Fixing bone fractures moved forward in the 1880s and 1890s by the introduction of wires, screws and plates but their effectiveness was compromised by allergy to metal, infections, implant structure and a lack of knowledge about the natural processes of fracture healing. In the 1950s the fixation of bone fractures was improved by clear technical guidelines and principles of bone fracture fixation, with this developing into the modern management of fractures.

The blood supplies through the solid bone and that through the surrounding membrane are both disrupted by a fracture and good fracture healing depends on having an adequate blood supply. Inflammation, soft callus, hard callus and remodelling are the four stages of bone fracture repair and a fracture exhibits the cardinal signs of inflammation which include redness, swelling, pain and heat. When a bone fractures the area bleeds and collects as a haematoma at the site. New blood vessels form and cells multiply secondary to immigration of inflammatory cells.

The Repair Biology of Fractured Bone

Around the fracture site the inflammatory phase is succeeded by fibrous tissue and cartilage producing cells, gradually growing fibrous tissue into the haematoma. The blood clot becomes stiffer with these changes and this is the steady process of stabilising which occurs during bone healing. Soft callus is transformed into hard bone via the hard callus stage as the cartilage is changed into bone and bone forms under the bone membrane. The fracture is judged to be united once a solid connection forms between the fragments and then the bone develops into mature, lacunar bone via a process of remodelling.

The normal way which fractures heal involves transformation of fibrous bone to lamellar or mature bone, this process being known as secondary bone union or indirect fracture repair. If a fracture is not fixed rigidly and is displaced to some extent then in secondary healing it heals by forming callus at the site. If the fragments are realigned very closely and then fixed with metal fixation the biology of the healing bone is different as the stabilisation and close connection of the break reduces the stresses operating across it. The allows the bone to heal without going through the callus process as the bone cells grow directly across the fracture, ensuring healing provided than high stresses are not permitted to the break. This process is known as direct bone healing and primary bone union.
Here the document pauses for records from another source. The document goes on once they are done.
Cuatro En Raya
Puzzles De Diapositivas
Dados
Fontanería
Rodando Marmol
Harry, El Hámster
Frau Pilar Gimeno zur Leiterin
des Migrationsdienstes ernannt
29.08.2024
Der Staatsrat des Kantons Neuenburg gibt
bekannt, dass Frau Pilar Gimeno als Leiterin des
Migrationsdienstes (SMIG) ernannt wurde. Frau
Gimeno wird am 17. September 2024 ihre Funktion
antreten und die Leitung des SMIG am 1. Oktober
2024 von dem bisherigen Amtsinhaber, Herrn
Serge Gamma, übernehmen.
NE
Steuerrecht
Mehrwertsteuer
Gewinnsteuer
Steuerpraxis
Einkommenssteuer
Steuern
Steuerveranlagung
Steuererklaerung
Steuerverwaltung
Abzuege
The mechanical environment which the surgeon creates by his choice of internal fixation for the particular pattern of the fracture dictates the kind of bone healing process which will follow. With virtually no movement between the fracture segments and high stability this will lead to direct or primary bone healing via the remodelling process. With a certain amount of movement allowed between the fragments the reduced stability means that indirect or secondary bone union occurs.
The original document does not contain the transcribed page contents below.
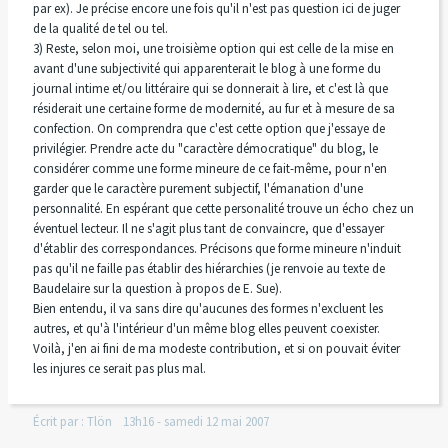
par ex). Je précise encore une fois qu'il n'est pas question ici de juger
de la qualité de tel ou tel.
3) Reste, selon moi, une troisième option qui est celle de la mise en
avant d'une subjectivité qui apparenterait le blog à une forme du
journal intime et/ou littéraire qui se donnerait à lire, et c'est là que
résiderait une certaine forme de modernité, au fur et à mesure de sa
confection. On comprendra que c'est cette option que j'essaye de
privilégier. Prendre acte du "caractère démocratique" du blog, le
considérer comme une forme mineure de ce fait-même, pour n'en
garder que le caractère purement subjectif, l'émanation d'une
personnalité. En espérant que cette personalité trouve un écho chez un
éventuel lecteur. Il ne s'agit plus tant de convaincre, que d'essayer
d'établir des correspondances. Précisons que forme mineure n'induit
pas qu'il ne faille pas établir des hiérarchies (je renvoie au texte de
Baudelaire sur la question à propos de E. Sue).
Bien entendu, il va sans dire qu'aucunes des formes n'excluent les
autres, et qu'à l'intérieur d'un même blog elles peuvent coexister.
Voilà, j'en ai fini de ma modeste contribution, et si on pouvait éviter
les injures ce serait pas plus mal.
Écrit par :
Tlön
13h16
-
samedi 12
mai 2007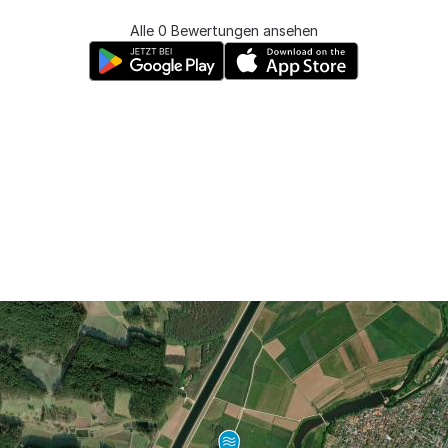
Alle 0 Bewertungen ansehen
Fixation with Pins and Wires

Many devices are used for fixing fractures and these include screws, plates, nails and wires, the choice of which depends on the severity, position and type of fracture. The simplest types of fixation of fracture are the use of wires and pins and the most commonly used are indicated by the name of the surgeon who designed them. Steinmann pins are between three and six millimetres in diameter and K-wires (Kirschner wires) are between 0.6 and three millimetres in diameter. The lack of stiffness of a normal wire means that K-wires are easy to bend so are used as an adjunct to more secure fixation. They can be used to perform the initial fracture stabilisation while the more permanent fixation is being planned, without damaging the site.